Fish! Something must be done about him - 07 July 2004

By Boris Johnson on my pending retirement 2004

My grandfather had a hero on BBC TV. Having studied the machine more or less since its invention, he had evolved some pretty individual views about the real performers. He watched the elder Dimbleby and the teenage Paxman. He saw Angela Rippon come and go and come again. Insofar as he had any views about the career of Noel Edmonds, he never let on.

In his declining years, as his pronouncements became more oracular, there was only one man who would provoke him to a sustained burst of approval. It is a measure of the longevity of this paragon's career that my grandfather's BBC TV hero was Michael Fish. "Ah yes," he would say, when the bulletin began. "Fish!" Who can say quite what aspect of Fish delighted the old jurist and astronomer?

It may have been his permanently bashful air. It may have been his sex maniac's moustache. Perhaps it was something to do with the way he goggled at the camera in the manner of a rattled maths master asked at the last minute to give out the prizes. It may have been the colossal Britishness of Fish, not just evinced by his constant talk of weather, but his faint air of apology for the frost and the drizzle and the general damp. It may have been the unremitting politeness with which he broke the bad news about tomorrow's downpour, like a man in the Tube, reluctantly tugging your sleeve to announce that you are treading on his toe.

My grandfather had a technical cast of mind, and he may have liked the way clouds, suns and bolts of lightning appeared and disappeared with a soft snap of Fish's Olympian fingers.

Whatever it was, the mere sight of Fish, hand pursed in emphasis of more bad news on the way, was enough to move my grandfather to a kind of ecstasy.

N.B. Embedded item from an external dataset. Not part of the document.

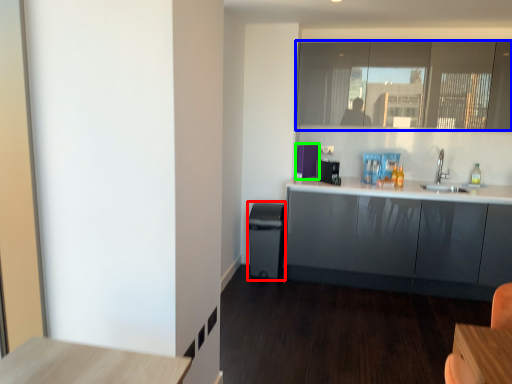 Question: Based on their relative distances, which object is farther from dish washer (highlighted by a red box)? Choose from window (highlighted by a blue box) and appliance (highlighted by a green box).

Choices:
 (A) window
 (B) appliance

Answer: (A) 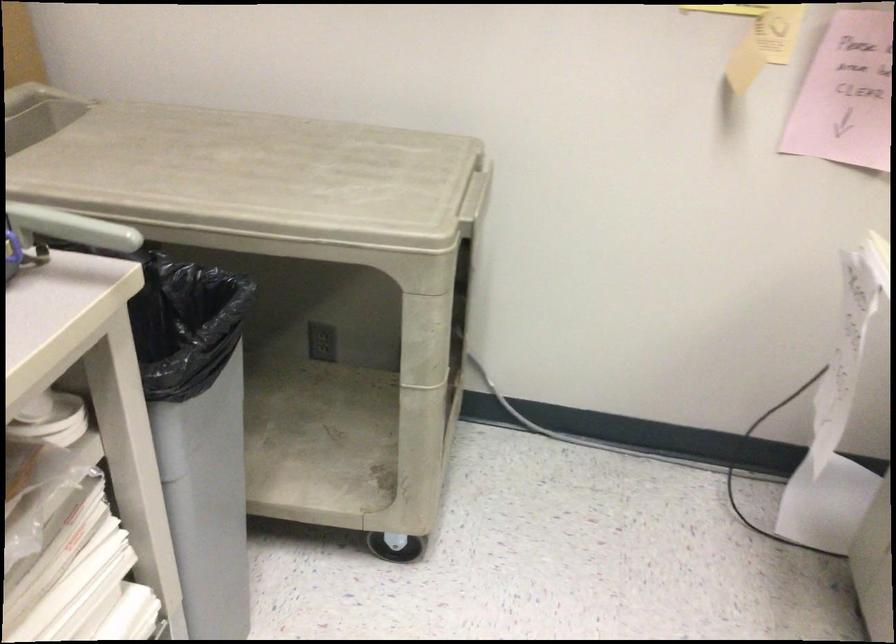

And speaking as one of the more jaundiced observers of the BBC's output, it is a joy in which I share. There is no one to touch him, and it is all the more outrageous, therefore - and quite typical of Greg Dyke's BBC - that it has apparently been decided to dispense with Fish's services.

Is it because he is less accurate than other forecasters? It is not. He is the best. Fish is full to the gills with weather lore. And be in no doubt that it is exceedingly complicated, this forecasting business, fully requiring a skull as vast, shiny and evidently capacious as that belonging to the Beeb's greatest star. The Met office has just invested in computers capable of storing a million gigabytes of data. And it is still the case that Fish & Co can only promise you 85 per cent accuracy.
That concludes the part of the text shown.